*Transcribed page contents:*
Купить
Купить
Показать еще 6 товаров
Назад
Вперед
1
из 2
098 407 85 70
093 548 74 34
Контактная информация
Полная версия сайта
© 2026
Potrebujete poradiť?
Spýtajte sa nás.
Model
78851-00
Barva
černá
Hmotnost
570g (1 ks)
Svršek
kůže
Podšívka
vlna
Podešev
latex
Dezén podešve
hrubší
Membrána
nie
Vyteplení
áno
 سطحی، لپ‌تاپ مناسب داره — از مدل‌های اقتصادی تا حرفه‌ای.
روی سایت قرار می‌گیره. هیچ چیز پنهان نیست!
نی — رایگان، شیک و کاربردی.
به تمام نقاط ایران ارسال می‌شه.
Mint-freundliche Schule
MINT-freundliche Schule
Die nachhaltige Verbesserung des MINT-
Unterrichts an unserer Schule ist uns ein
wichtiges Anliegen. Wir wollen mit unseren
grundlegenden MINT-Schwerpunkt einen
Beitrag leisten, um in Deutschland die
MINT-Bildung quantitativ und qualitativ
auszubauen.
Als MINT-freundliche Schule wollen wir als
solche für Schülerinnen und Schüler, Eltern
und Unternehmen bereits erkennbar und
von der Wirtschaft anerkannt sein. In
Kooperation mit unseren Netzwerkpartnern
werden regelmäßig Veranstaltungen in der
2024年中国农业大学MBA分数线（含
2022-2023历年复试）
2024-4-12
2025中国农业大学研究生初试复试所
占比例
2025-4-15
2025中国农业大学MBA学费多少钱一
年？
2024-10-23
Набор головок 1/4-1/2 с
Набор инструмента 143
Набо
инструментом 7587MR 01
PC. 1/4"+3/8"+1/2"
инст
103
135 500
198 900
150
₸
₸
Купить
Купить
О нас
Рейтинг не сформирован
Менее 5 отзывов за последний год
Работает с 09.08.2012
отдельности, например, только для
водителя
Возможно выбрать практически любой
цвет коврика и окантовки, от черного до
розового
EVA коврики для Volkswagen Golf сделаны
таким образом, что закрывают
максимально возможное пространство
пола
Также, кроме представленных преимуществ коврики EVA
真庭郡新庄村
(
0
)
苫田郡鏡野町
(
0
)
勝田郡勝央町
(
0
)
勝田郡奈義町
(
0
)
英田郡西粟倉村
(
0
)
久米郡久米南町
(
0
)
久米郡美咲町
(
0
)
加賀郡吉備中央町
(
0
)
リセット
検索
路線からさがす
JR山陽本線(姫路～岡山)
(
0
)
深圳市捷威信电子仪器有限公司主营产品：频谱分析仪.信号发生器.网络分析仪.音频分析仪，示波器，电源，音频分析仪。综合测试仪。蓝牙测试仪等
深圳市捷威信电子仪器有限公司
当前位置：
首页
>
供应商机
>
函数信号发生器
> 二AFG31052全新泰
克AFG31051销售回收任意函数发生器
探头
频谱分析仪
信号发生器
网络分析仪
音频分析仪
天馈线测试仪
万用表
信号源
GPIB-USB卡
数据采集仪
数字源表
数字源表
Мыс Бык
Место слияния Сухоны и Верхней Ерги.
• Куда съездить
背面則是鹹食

*Activity:* All entries must be repeated verbatim.

*Task output:*
Купить
Купить
Показать еще 6 товаров
Назад
Вперед
1
из 2
098 407 85 70
093 548 74 34
Контактная информация
Полная версия сайта
© 2026
Potrebujete poradiť?
Spýtajte sa nás.
Model
78851-00
Barva
černá
Hmotnost
570g (1 ks)
Svršek
kůže
Podšívka
vlna
Podešev
latex
Dezén podešve
hrubší
Membrána
nie
Vyteplení
áno
 سطحی، لپ‌تاپ مناسب داره — از مدل‌های اقتصادی تا حرفه‌ای.
روی سایت قرار می‌گیره. هیچ چیز پنهان نیست!
نی — رایگان، شیک و کاربردی.
به تمام نقاط ایران ارسال می‌شه.
Mint-freundliche Schule
MINT-freundliche Schule
Die nachhaltige Verbesserung des MINT-
Unterrichts an unserer Schule ist uns ein
wichtiges Anliegen. Wir wollen mit unseren
grundlegenden MINT-Schwerpunkt einen
Beitrag leisten, um in Deutschland die
MINT-Bildung quantitativ und qualitativ
auszubauen.
Als MINT-freundliche Schule wollen wir als
solche für Schülerinnen und Schüler, Eltern
und Unternehmen bereits erkennbar und
von der Wirtschaft anerkannt sein. In
Kooperation mit unseren Netzwerkpartnern
werden regelmäßig Veranstaltungen in der
2024年中国农业大学MBA分数线（含
2022-2023历年复试）
2024-4-12
2025中国农业大学研究生初试复试所
占比例
2025-4-15
2025中国农业大学MBA学费多少钱一
年？
2024-10-23
Набор головок 1/4-1/2 с
Набор инструмента 143
Набо
инструментом 7587MR 01
PC. 1/4"+3/8"+1/2"
инст
103
135 500
198 900
150
₸
₸
Купить
Купить
О нас
Рейтинг не сформирован
Менее 5 отзывов за последний год
Работает с 09.08.2012
отдельности, например, только для
водителя
Возможно выбрать практически любой
цвет коврика и окантовки, от черного до
розового
EVA коврики для Volkswagen Golf сделаны
таким образом, что закрывают
максимально возможное пространство
пола
Также, кроме представленных преимуществ коврики EVA
真庭郡新庄村
(
0
)
苫田郡鏡野町
(
0
)
勝田郡勝央町
(
0
)
勝田郡奈義町
(
0
)
英田郡西粟倉村
(
0
)
久米郡久米南町
(
0
)
久米郡美咲町
(
0
)
加賀郡吉備中央町
(
0
)
リセット
検索
路線からさがす
JR山陽本線(姫路～岡山)
(
0
)
深圳市捷威信电子仪器有限公司主营产品：频谱分析仪.信号发生器.网络分析仪.音频分析仪，示波器，电源，音频分析仪。综合测试仪。蓝牙测试仪等
深圳市捷威信电子仪器有限公司
当前位置：
首页
>
供应商机
>
函数信号发生器
> 二AFG31052全新泰
克AFG31051销售回收任意函数发生器
探头
频谱分析仪
信号发生器
网络分析仪
音频分析仪
天馈线测试仪
万用表
信号源
GPIB-USB卡
数据采集仪
数字源表
数字源表
Мыс Бык
Место слияния Сухоны и Верхней Ерги.
• Куда съездить
背面則是鹹食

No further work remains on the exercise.